TASK DESCRIPTION
Reproduce word for word, from the entries below, the line with "Image resolution: width=1140, height=1875.", the line with "Le Mans (46, 1683)", and every line between them, and nothing more.

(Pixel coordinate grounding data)
- - -
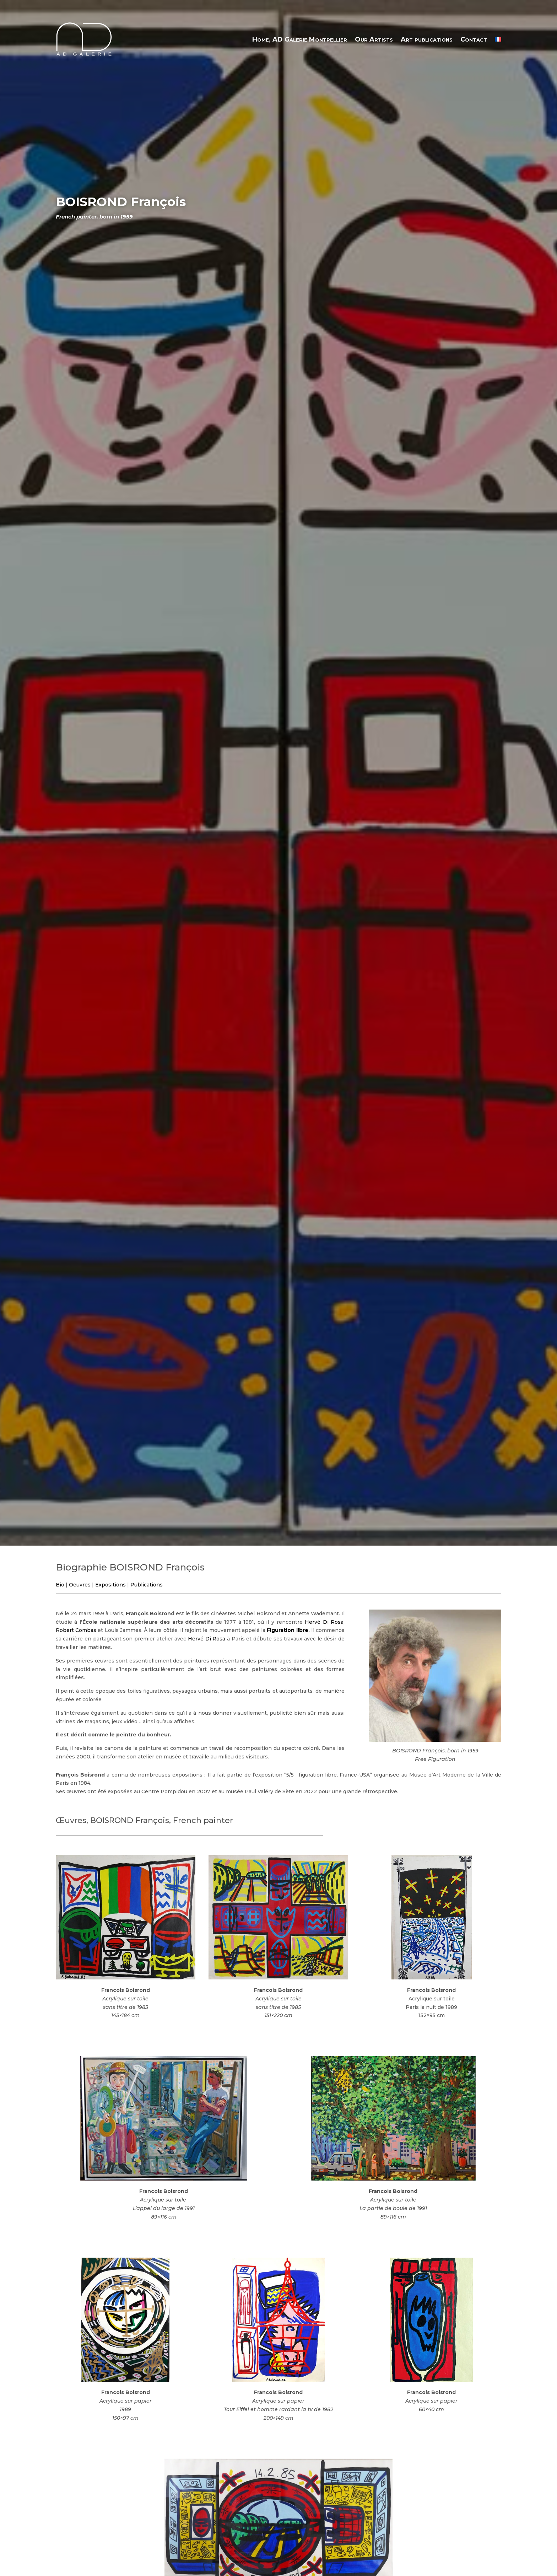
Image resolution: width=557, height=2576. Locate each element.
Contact (473, 39)
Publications (146, 1584)
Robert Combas (76, 1630)
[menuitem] (498, 39)
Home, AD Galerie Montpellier (299, 39)
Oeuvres (80, 1584)
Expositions (110, 1584)
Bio (60, 1584)
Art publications (427, 39)
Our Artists (374, 39)
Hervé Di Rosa (324, 1622)
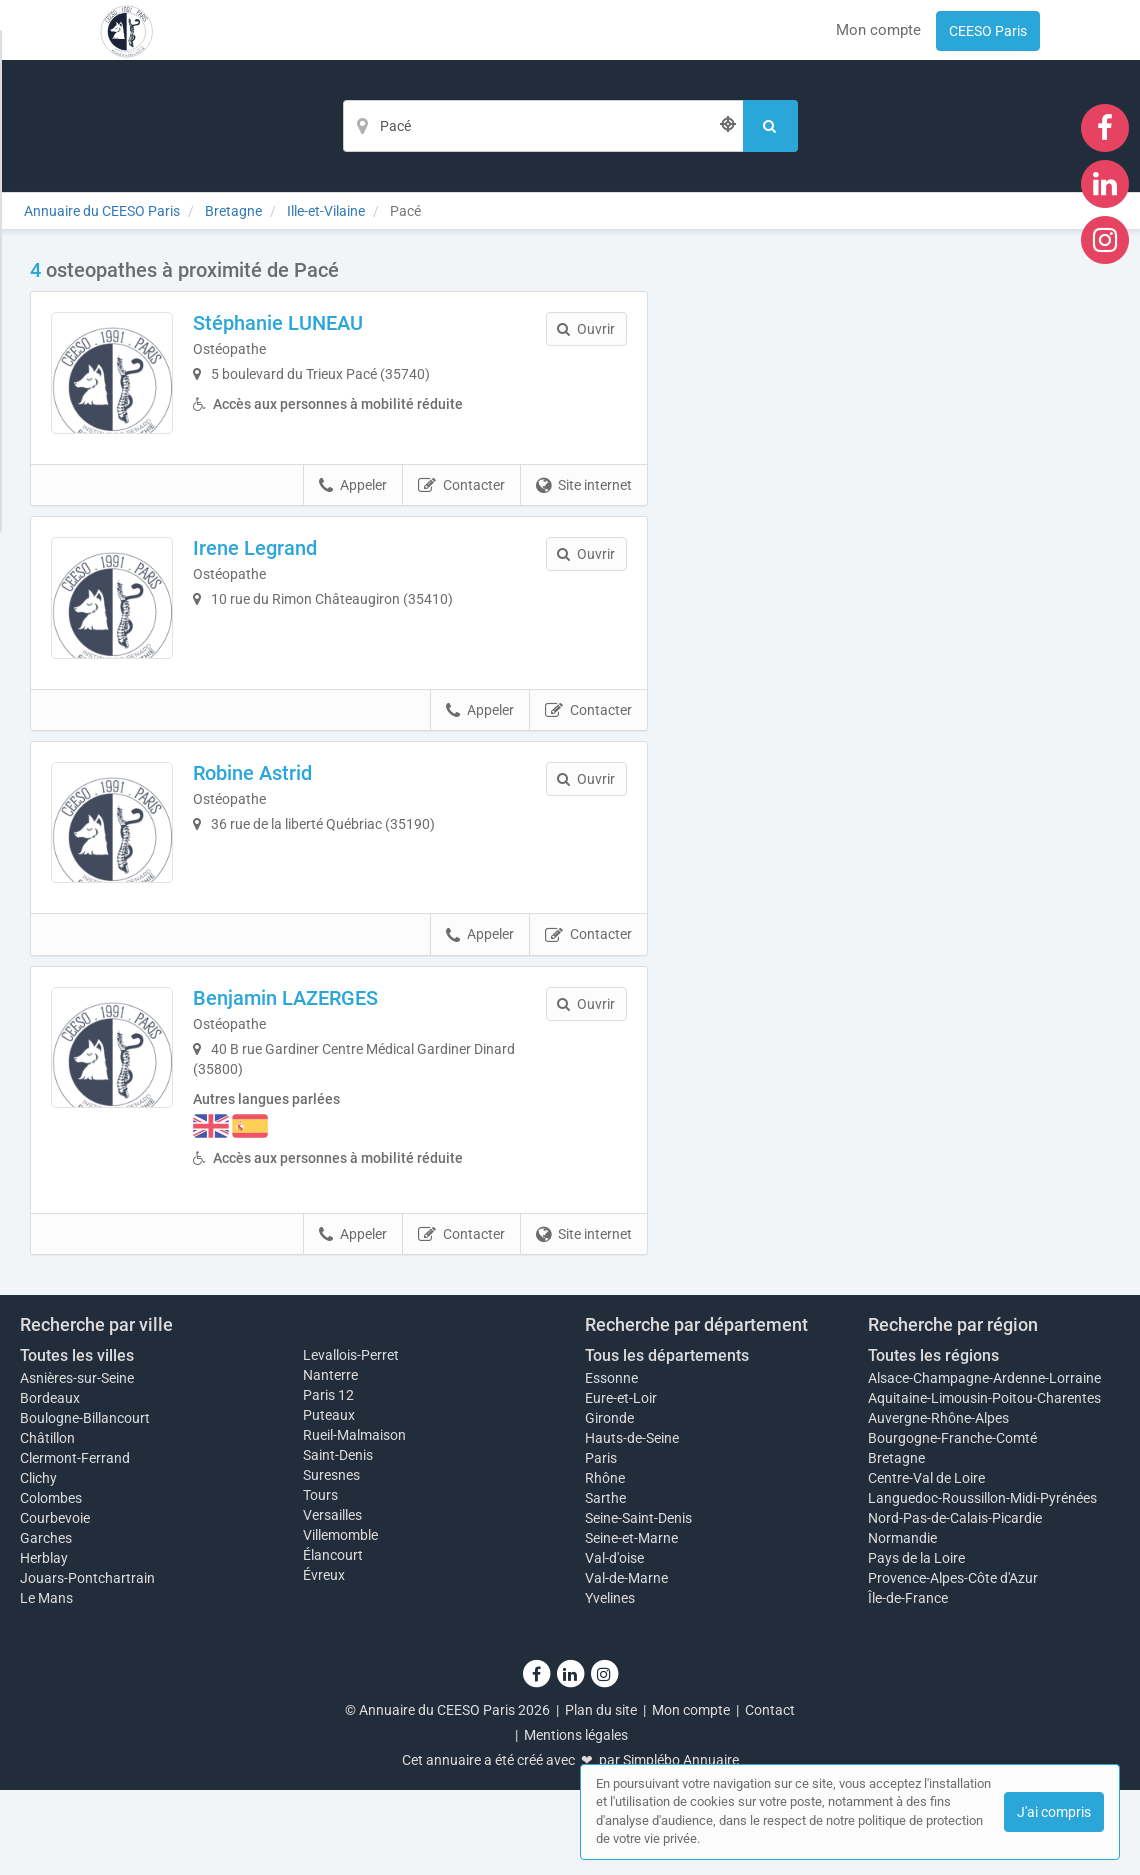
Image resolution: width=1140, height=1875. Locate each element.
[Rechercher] (770, 126)
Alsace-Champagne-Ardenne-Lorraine (984, 1463)
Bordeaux (50, 1483)
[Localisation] (543, 126)
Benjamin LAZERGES (313, 1083)
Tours (320, 1580)
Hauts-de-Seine (632, 1523)
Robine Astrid (280, 830)
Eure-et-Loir (621, 1483)
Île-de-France (908, 1683)
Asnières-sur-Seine (77, 1463)
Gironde (609, 1503)
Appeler (353, 514)
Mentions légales (576, 1820)
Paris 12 (328, 1480)
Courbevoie (55, 1603)
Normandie (902, 1623)
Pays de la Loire (916, 1643)
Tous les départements (667, 1440)
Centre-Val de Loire (926, 1563)
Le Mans (46, 1683)
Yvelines (610, 1683)
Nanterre (330, 1460)
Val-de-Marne (626, 1663)
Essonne (611, 1463)
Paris (601, 1543)
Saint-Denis (338, 1540)
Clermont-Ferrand (75, 1543)
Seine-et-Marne (631, 1623)
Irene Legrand (283, 576)
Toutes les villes (77, 1440)
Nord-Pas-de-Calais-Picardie (955, 1603)
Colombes (51, 1583)
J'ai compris (1054, 1812)
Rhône (605, 1563)
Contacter (461, 514)
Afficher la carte (893, 542)
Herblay (44, 1643)
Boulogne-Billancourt (85, 1503)
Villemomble (340, 1620)
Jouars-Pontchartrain (87, 1663)
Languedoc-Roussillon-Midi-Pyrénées (982, 1583)
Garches (46, 1623)
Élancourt (333, 1640)
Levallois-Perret (351, 1440)
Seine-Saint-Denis (638, 1603)
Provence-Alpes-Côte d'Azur (953, 1663)
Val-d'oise (614, 1643)
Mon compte (878, 30)
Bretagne (896, 1543)
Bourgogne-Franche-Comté (952, 1523)
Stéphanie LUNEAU (306, 323)
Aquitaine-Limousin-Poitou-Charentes (984, 1483)
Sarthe (605, 1583)
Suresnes (331, 1560)
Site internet (584, 514)
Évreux (324, 1660)
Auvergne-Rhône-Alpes (938, 1503)
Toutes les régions (933, 1440)
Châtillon (47, 1523)
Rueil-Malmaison (354, 1520)
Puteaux (329, 1500)
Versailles (332, 1600)
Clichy (38, 1563)
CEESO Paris (988, 31)
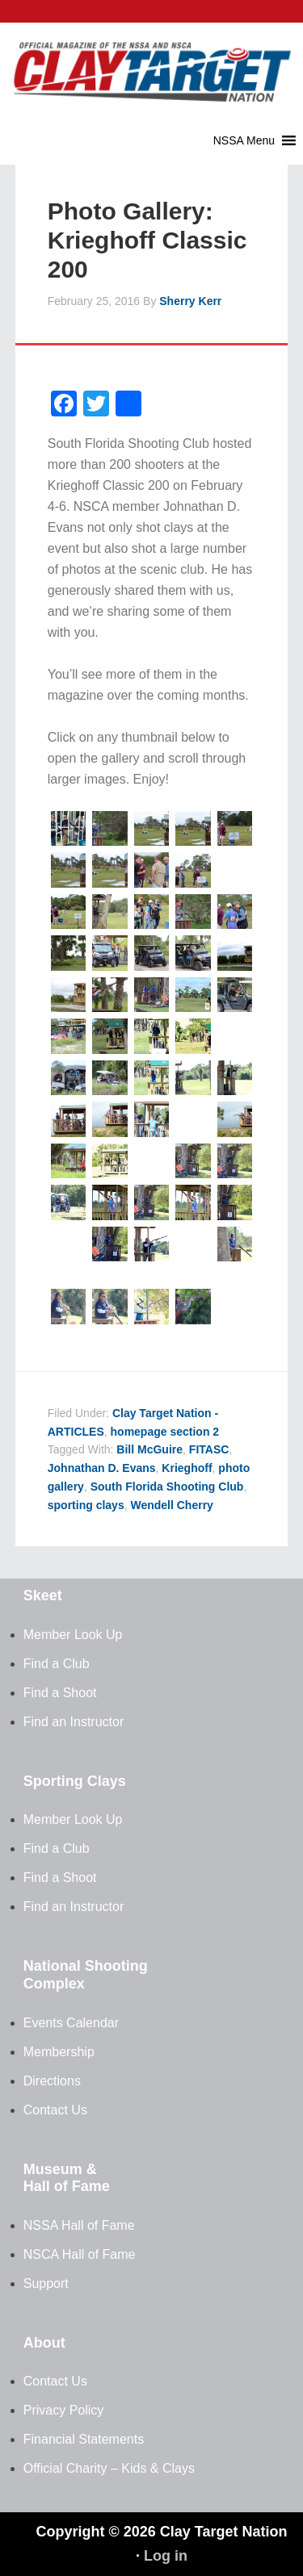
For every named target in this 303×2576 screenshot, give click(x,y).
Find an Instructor (73, 1722)
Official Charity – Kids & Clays (109, 2468)
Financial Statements (83, 2439)
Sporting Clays (74, 1781)
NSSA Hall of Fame (79, 2225)
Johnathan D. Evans (102, 1468)
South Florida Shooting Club (167, 1486)
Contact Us (55, 2110)
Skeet (42, 1595)
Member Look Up (73, 1634)
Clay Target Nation (151, 60)
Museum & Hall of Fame (66, 2178)
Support (46, 2283)
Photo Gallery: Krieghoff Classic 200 (147, 240)
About (44, 2343)
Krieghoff (187, 1468)
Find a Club (56, 1664)
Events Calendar (71, 2023)
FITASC (209, 1449)
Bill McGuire (149, 1449)
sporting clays (86, 1505)
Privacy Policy (63, 2410)
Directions (52, 2081)
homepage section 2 (165, 1431)
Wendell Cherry (171, 1505)
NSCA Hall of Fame (79, 2254)
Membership (59, 2052)
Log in (165, 2556)
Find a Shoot (60, 1693)
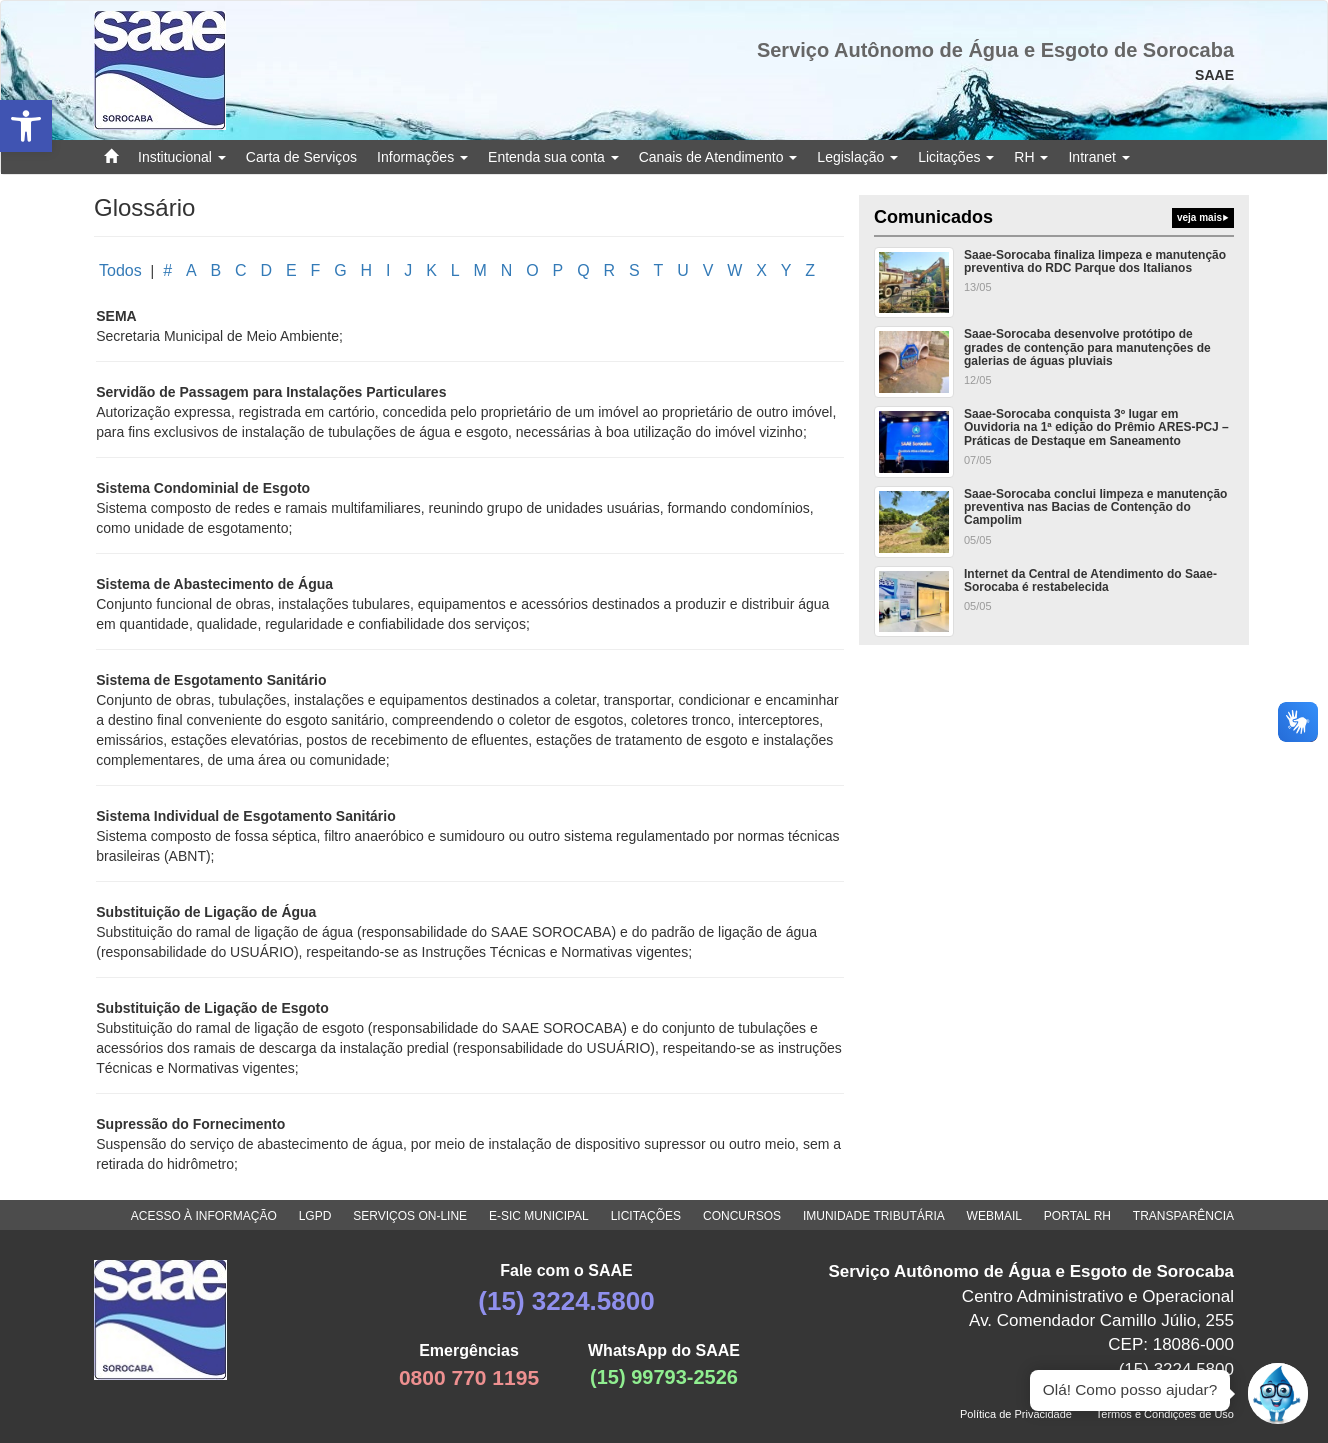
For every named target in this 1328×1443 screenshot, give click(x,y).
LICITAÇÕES (646, 1216)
- - -
SOLUTION TO THIS EXERCISE
Image resolution: width=1140, height=1875. Locate each element.
[Rechercher] (770, 126)
Alsace-Champagne-Ardenne-Lorraine (984, 1463)
Bordeaux (50, 1483)
[Localisation] (543, 126)
Benjamin LAZERGES (313, 1083)
Tours (320, 1580)
Hauts-de-Seine (632, 1523)
Robine Astrid (280, 830)
Eure-et-Loir (621, 1483)
Île-de-France (908, 1683)
Asnières-sur-Seine (77, 1463)
Gironde (609, 1503)
Appeler (353, 514)
Mentions légales (576, 1820)
Paris 12 (328, 1480)
Courbevoie (55, 1603)
Normandie (902, 1623)
Pays de la Loire (916, 1643)
Tous les départements (667, 1440)
Centre-Val de Loire (926, 1563)
Le Mans (46, 1683)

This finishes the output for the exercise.